College students welcome freeze
The Okanagan College board of governors instituted a tuition freeze Tuesday on all fees for programs and courses that cost more than 10 per cent above the provincial average, earning appreciation from students.
The decision means that for the second year in a row about 50 per cent of the college’s students — plus the roughly 20 per cent who pay no fees at all — will see no change in their tuition.
For the last five years provincial rules have permitted colleges to raise their tuition by two per cent. However, recognizing that due to its university college roots many of Okanagan College’s fees were set at above average rates when the rules where instituted, the college’s board has only once chosen to raise all its tuition fees in the past five years.
Board chair Lance Kayfish called the latest tuition freeze a “student-centric decision.”
“Earlier this year, we adopted a new strategic plan and one of our core values is accessibility for students,” he said. “This decision reflects our commitment to our students.”
OC public affairs director Allan Coyle noted the college’s tuition rate was set after consultation with its students.
“We are one of the few institutions in the province that conduct in earnest conversation with our students about tuition, but we also included in the conversation a discussion about our budget situation and the students respect that and have their point of view,” he said. “They came into the meeting yesterday hoping for a complete freeze but recognizing that the institution still has an obligation to speak to its bottom-line.”
Okanagan College Penticton Student Union chair Cory Nelmes said the decision is a pleasing one.
“I think it is positive for students,” said Nelmes. “It is obviously not exactly what we went into (the consultation) wanting, a full freeze of course would always be better, but 70 per cent of programs frozen isn’t anything to scarf at.
“It is a victory. I think it is hard to expect the college to work with us at all because if you look at colleges across the province it is very rare that a board of governors will sit down and work with students the way the board at Okanagan College does.”

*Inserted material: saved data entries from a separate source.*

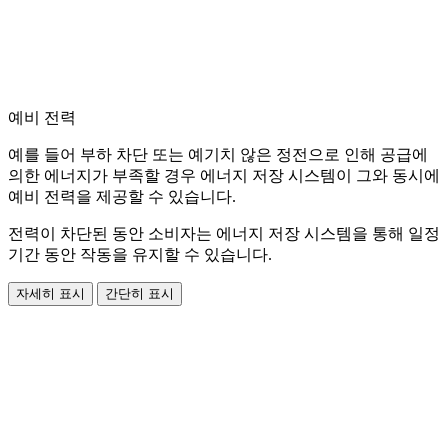
예비 전력
예를 들어 부하 차단 또는 예기치 않은 정전으로 인해 공급에
의한 에너지가 부족할 경우 에너지 저장 시스템이 그와 동시에
예비 전력을 제공할 수 있습니다.
전력이 차단된 동안 소비자는 에너지 저장 시스템을 통해 일정
기간 동안 작동을 유지할 수 있습니다.
자세히 표시
간단히 표시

Most of the schools, Nelmes said, have simply instituted two per cent increases across the board without consideration for their students.

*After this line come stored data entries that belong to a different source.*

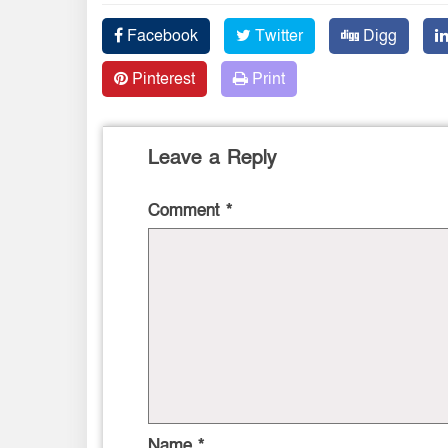
Facebook
Twitter
Digg
Pinterest
Print
Leave a Reply
Comment
*
Name
*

“(The OC board) are demonstrating their leadership, not only with the sustainable practices that the institution has taken on recently with the new building, but also in working with students,” she said. “They are standing above the crowd as an educational institution.”
Nelmes said the real body college students around B.C. should be lobbying regarding their tuition fees is the provincial government.
“Colleges, unlike their university counterparts, are not funded at the rate of inflation, so boards often struggle when they are making those decisions of whether or not to increase tuition because really tuition increases are the only revenue increase that they are getting,” she explained. “But the costs go up every year for things such as electricity or water just as much at a college as they go up at a university.”
Colleges should enjoy the same rate of inflation increases in their funding as universities do, Nelmes said.
“It affects people especially in communities like Penticton and other rural communities across the province because colleges are often a place where mature students who have families and who are settled go to upgrade and better their lives,” she asserted. “It is generally also a place where younger students can go, staying at home and saving money.
“As well, every dollar a student saves in tuition is $3.80 that goes back into our local economy, which is a service-based economy.”